If that's the only code that you have and you only ever run it once, there will not be an open transaction after the PRINT 'SQL SUCCESSFUL'. There cannot be, it was started, it was committed.
Now, if someone stops the query while it's deleting, you'll have a transaction left open as neither the commit nor the rollback were reached
Gail Shaw
Microsoft Certified Master: SQL Server, MVP, M.Sc (Comp Sci)
SQL In The Wild: Discussions on DB performance with occasional diversions into recoverability
June 15, 2017 at 6:37 am
GilaMonster - Wednesday, June 14, 2017 1:42 PMUse TRY ... CATCH blocks, not the old SQL 2000-style error handling.If that's the only code that you have and you only ever run it once, there will not be an open transaction after the PRINT 'SQL SUCCESSFUL'. There cannot be, it was started, it was committed.

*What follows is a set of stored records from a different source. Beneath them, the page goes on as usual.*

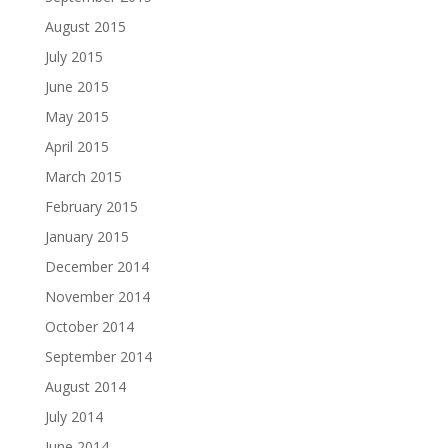
August 2015
July 2015
June 2015
May 2015
April 2015
March 2015
February 2015
January 2015
December 2014
November 2014
October 2014
September 2014
August 2014
July 2014
June 2014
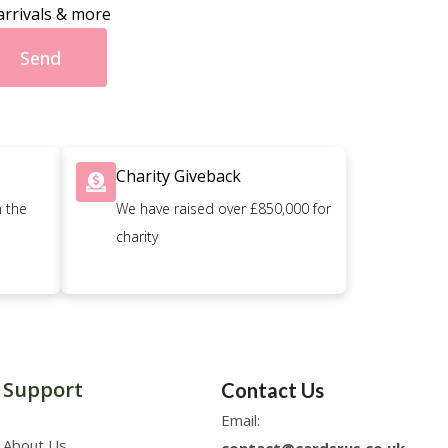
arrivals & more
Send
Charity Giveback
n the
We have raised over £850,000 for
charity
Support
Contact Us
Email:
About Us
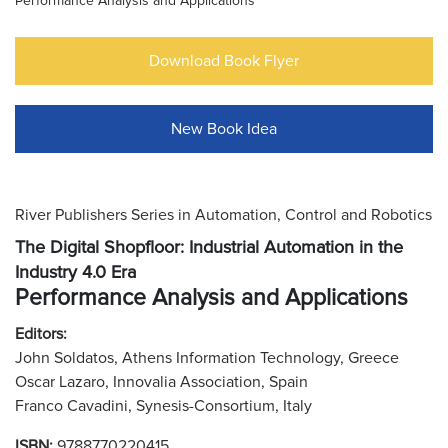
Performance Analysis and Applications
Download Book Flyer
New Book Idea
River Publishers Series in Automation, Control and Robotics
The Digital Shopfloor: Industrial Automation in the
Industry 4.0 Era
Performance Analysis and Applications
Editors:
John Soldatos, Athens Information Technology, Greece
Oscar Lazaro, Innovalia Association, Spain
Franco Cavadini, Synesis-Consortium, Italy
ISBN:
9788770220415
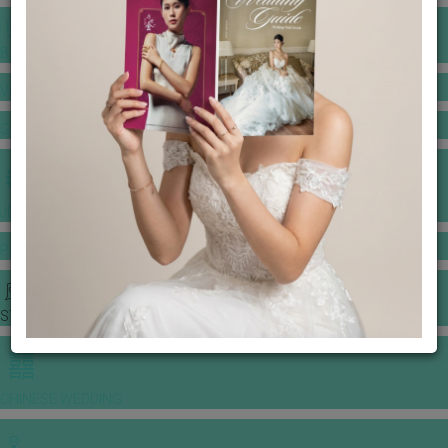
BANQUET PRICE LIST
VENUE BOOKING
GOWNS & DRESSES
JEWELLERY GALLERY
PORTFOLIO
STORIES
CHINESE WEDDING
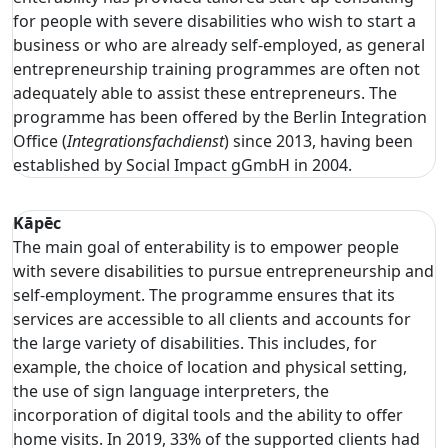
for people with severe disabilities who wish to start a
business or who are already self-employed, as general
entrepreneurship training programmes are often not
adequately able to assist these entrepreneurs. The
programme has been offered by the Berlin Integration
Office (
Integrationsfachdienst
) since 2013, having been
established by Social Impact gGmbH in 2004.
Kāpēc
The main goal of enterability is to empower people
with severe disabilities to pursue entrepreneurship and
self-employment. The programme ensures that its
services are accessible to all clients and accounts for
the large variety of disabilities. This includes, for
example, the choice of location and physical setting,
the use of sign language interpreters, the
incorporation of digital tools and the ability to offer
home visits. In 2019, 33% of the supported clients had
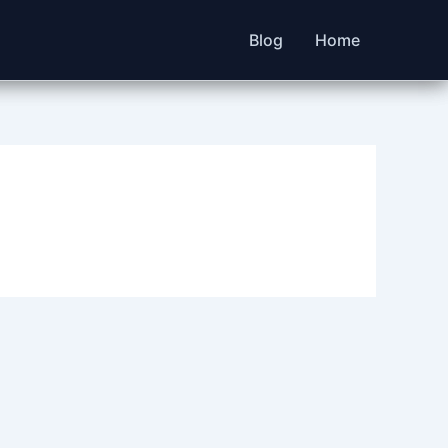
Blog
Home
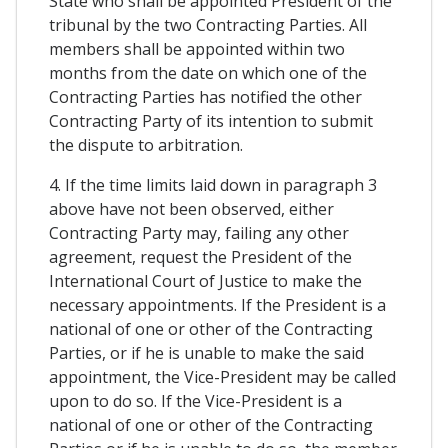
State who shall be appointed President of the
tribunal by the two Contracting Parties. All
members shall be appointed within two
months from the date on which one of the
Contracting Parties has notified the other
Contracting Party of its intention to submit
the dispute to arbitration.
4. If the time limits laid down in paragraph 3
above have not been observed, either
Contracting Party may, failing any other
agreement, request the President of the
International Court of Justice to make the
necessary appointments. If the President is a
national of one or other of the Contracting
Parties, or if he is unable to make the said
appointment, the Vice-President may be called
upon to do so. If the Vice-President is a
national of one or other of the Contracting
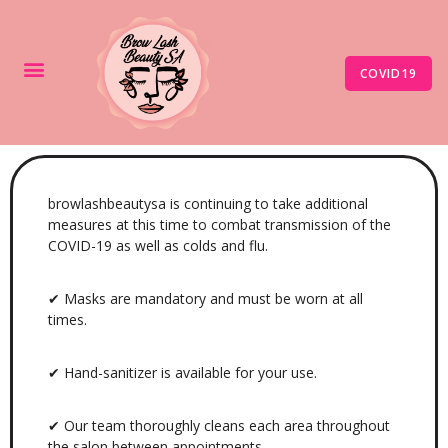
COVID19
browlashbeautysa is continuing to take additional
measures at this time to combat transmission of the
COVID-19 as well as colds and flu.
✔ Masks are mandatory and must be worn at all
times.
✔ Hand-sanitizer is available for your use.
✔ Our team thoroughly cleans each area throughout
the salon between appointments.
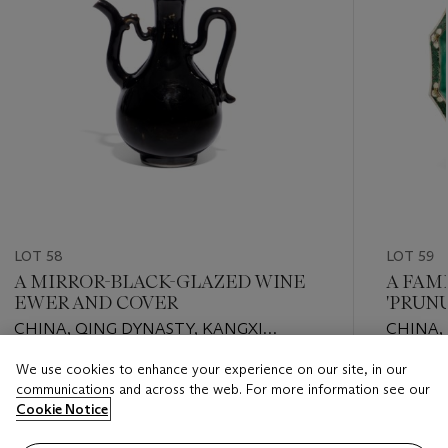
LOT 58
LOT 59
A MIRROR-BLACK-GLAZED WINE
A FAM
EWER AND COVER
'PRUN
CHINA, QING DYNASTY, KANGXI
CHINA,
PERIOD (1662-1722)
PERIOD 
We use cookies to enhance your experience on our site, in our
Estimate
Estimate
communications and across the web. For more information see our
GBP 6,000 - GBP 8,000
GBP 2,0
Cookie Notice
Closed
Closed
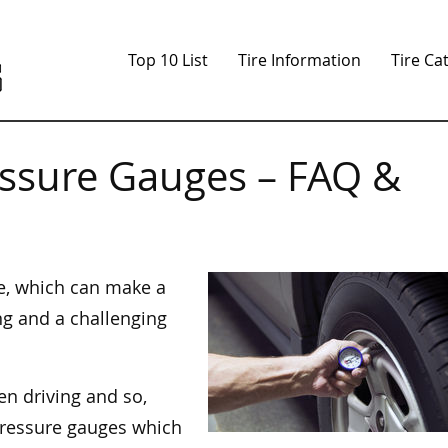
Top 10 List
Tire Information
Tire Ca
essure Gauges – FAQ &
ge, which can make a
ng and a challenging
en driving and so,
 pressure gauges which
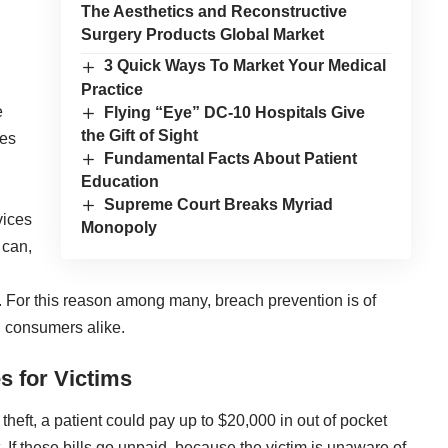
The Aesthetics and Reconstructive
Surgery Products Global Market
3 Quick Ways To Market Your Medical
Practice
e
Flying “Eye” DC-10 Hospitals Give
the Gift of Sight
hes
Fundamental Facts About Patient
Education
Supreme Court Breaks Myriad
vices
Monopoly
 can,
re. For this reason among many, breach prevention is of
 consumers alike.
s for Victims
theft, a patient could pay up to $20,000 in out of pocket
. If these bills go unpaid, because the victim is unaware of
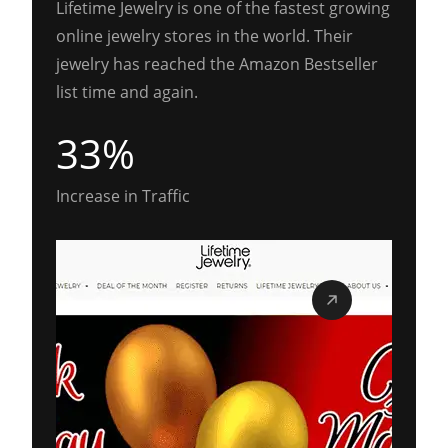
Lifetime Jewelry is one of the fastest growing
online jewelry stores in the world. Their
jewelry has reached the Amazon Bestseller
list time and again.
33%
Increase in Traffic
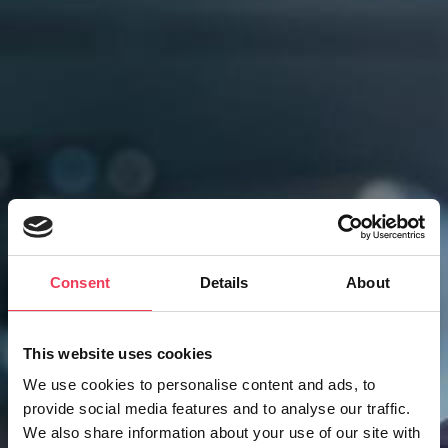
Consent
Details
About
This website uses cookies
We use cookies to personalise content and ads, to
provide social media features and to analyse our traffic.
Constituency
We also share information about your use of our site with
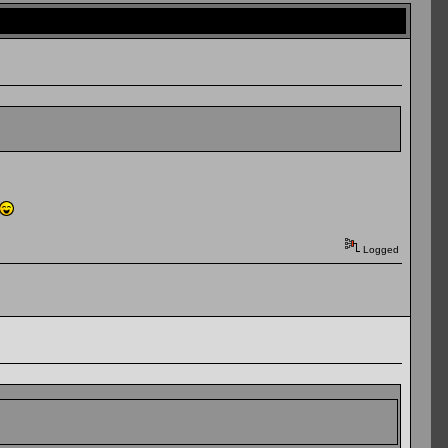
Logged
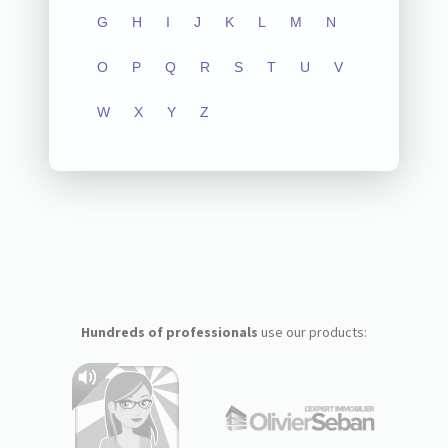
G
H
I
J
K
L
M
N
O
P
Q
R
S
T
U
V
W
X
Y
Z
Hundreds of professionals
use our products:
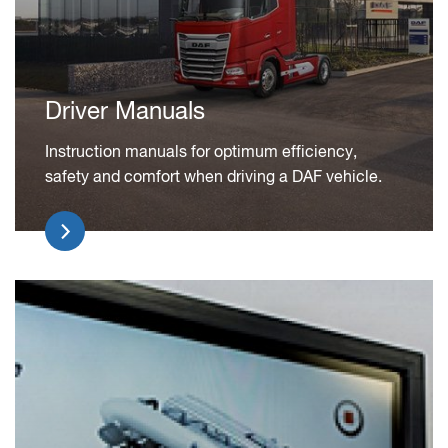
Driver Manuals
Instruction manuals for optimum efficiency,
safety and comfort when driving a DAF vehicle.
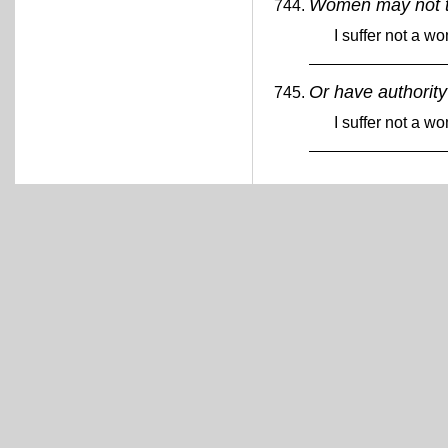
Women may not 
I suffer not a w
Or have authorit
I suffer not a w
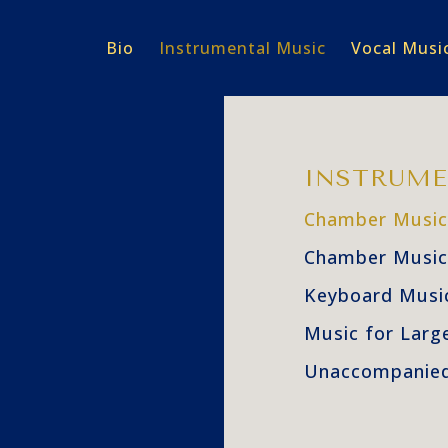
Bio
Instrumental Music
Vocal Musi
INSTRUME
Chamber Music
Chamber Music
Keyboard Musi
Music for Larg
Unaccompanied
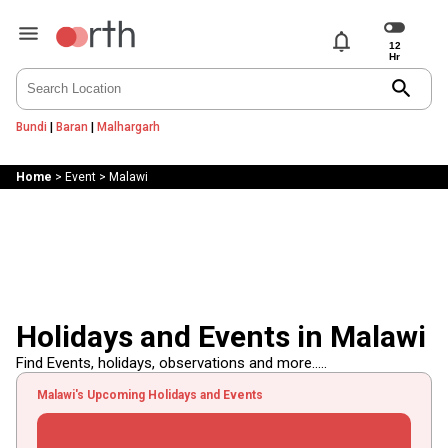
notifications
search
Bundi
|
Baran
|
Malhargarh
Home
>
Event
>
Malawi
Holidays and Events in Malawi
Find Events, holidays, observations and more.....
Malawi's Upcoming Holidays and Events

Now, if someone stops the query while it's deleting, you'll have a transaction left open as neither the commit nor the rollback were reached
Would SET XACT_ABORT ON help with dangling commits?
From what I've read that seems to be the purpose, to roll back when an error occurs and kills the SP. Does stopping the SP prematurely count as an error for XACT_ABORT?